YOUR INSTRUCTIONS:
Identify all lines of the data containing the string "number" and copy them.

::::

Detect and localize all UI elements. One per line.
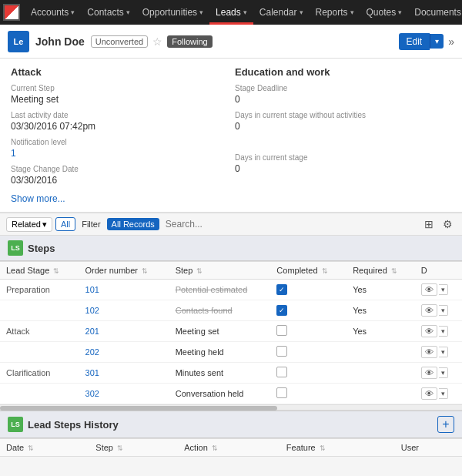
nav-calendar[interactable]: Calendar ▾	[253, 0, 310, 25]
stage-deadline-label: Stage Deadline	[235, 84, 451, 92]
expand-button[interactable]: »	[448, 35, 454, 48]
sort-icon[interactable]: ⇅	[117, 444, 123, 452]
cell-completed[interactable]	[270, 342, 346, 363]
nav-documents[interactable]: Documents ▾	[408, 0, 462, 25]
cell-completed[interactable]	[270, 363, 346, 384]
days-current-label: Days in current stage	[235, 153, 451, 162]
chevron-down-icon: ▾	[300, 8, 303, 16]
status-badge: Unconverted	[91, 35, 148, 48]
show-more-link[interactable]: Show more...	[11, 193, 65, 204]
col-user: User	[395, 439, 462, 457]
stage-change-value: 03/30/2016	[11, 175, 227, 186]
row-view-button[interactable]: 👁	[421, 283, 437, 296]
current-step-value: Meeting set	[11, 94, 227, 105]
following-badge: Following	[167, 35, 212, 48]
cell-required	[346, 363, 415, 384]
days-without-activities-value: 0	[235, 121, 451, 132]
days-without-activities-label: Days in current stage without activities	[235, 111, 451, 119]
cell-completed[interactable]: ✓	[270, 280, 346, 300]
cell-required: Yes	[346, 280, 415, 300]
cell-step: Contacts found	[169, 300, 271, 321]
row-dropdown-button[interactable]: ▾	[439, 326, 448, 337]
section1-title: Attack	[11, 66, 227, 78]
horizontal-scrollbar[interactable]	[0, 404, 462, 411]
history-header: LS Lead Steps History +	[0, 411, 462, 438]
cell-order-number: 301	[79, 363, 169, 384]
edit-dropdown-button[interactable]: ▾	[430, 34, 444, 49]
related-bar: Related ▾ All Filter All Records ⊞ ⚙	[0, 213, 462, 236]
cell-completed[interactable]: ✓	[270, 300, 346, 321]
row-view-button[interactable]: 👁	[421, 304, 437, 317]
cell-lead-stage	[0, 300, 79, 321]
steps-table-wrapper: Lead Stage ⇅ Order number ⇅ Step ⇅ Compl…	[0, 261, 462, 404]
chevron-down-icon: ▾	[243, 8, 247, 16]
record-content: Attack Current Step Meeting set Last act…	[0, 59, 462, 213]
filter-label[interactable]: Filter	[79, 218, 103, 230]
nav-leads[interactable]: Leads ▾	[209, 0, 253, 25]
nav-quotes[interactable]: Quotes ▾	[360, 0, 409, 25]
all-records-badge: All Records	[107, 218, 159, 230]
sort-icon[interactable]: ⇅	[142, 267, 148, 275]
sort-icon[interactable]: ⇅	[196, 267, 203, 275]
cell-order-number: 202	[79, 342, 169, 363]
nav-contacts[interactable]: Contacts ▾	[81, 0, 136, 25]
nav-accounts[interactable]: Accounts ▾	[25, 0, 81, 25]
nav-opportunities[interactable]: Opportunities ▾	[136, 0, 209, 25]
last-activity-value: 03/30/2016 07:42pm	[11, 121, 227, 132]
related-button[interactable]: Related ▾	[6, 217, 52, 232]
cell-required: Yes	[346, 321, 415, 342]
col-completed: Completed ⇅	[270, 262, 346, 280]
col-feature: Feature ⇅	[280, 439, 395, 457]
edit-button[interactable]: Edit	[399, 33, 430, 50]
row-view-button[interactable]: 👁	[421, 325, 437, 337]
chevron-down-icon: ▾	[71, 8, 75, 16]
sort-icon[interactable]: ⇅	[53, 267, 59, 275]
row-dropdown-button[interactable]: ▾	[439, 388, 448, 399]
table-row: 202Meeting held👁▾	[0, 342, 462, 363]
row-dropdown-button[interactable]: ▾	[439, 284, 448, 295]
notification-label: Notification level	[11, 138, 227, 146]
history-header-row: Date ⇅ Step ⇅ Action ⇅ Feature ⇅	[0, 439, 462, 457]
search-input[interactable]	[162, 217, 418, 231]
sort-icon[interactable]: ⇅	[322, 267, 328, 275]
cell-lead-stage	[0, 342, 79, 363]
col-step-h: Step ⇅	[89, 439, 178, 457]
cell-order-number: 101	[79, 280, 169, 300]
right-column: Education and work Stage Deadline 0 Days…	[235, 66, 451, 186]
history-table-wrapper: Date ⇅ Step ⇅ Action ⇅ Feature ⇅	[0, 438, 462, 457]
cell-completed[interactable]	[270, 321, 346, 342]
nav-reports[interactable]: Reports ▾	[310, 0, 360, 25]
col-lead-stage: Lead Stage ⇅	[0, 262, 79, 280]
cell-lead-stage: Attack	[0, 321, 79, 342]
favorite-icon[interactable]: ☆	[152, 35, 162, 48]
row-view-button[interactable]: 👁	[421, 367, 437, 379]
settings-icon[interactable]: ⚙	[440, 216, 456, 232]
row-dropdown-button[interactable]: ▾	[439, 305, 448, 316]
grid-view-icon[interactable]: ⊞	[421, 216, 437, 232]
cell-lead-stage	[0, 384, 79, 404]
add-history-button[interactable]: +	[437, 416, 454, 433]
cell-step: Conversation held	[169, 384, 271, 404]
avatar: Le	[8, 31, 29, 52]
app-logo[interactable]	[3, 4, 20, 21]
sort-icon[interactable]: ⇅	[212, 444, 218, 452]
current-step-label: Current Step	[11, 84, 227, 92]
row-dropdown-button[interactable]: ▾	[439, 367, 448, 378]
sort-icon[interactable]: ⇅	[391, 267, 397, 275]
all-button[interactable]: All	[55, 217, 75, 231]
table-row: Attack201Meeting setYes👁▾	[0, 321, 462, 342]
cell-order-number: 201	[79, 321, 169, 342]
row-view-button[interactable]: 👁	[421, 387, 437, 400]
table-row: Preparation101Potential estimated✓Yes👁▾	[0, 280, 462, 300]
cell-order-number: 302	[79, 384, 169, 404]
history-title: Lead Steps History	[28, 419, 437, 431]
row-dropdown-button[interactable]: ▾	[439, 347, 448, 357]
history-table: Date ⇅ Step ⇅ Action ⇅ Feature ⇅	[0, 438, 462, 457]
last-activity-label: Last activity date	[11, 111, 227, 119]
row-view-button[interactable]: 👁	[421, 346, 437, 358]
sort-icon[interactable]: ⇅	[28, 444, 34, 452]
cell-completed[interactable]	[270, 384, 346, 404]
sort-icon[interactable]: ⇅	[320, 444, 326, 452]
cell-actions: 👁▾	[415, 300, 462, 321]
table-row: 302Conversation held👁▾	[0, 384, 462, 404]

::::

PROBLEM SOLUTION:
cell-order-number: 301	[79, 363, 169, 384]
steps-table-wrapper: Lead Stage ⇅ Order number ⇅ Step ⇅ Compl…	[0, 261, 462, 404]
cell-order-number: 202	[79, 342, 169, 363]
cell-order-number: 101	[79, 280, 169, 300]
cell-order-number: 201	[79, 321, 169, 342]
cell-order-number: 302	[79, 384, 169, 404]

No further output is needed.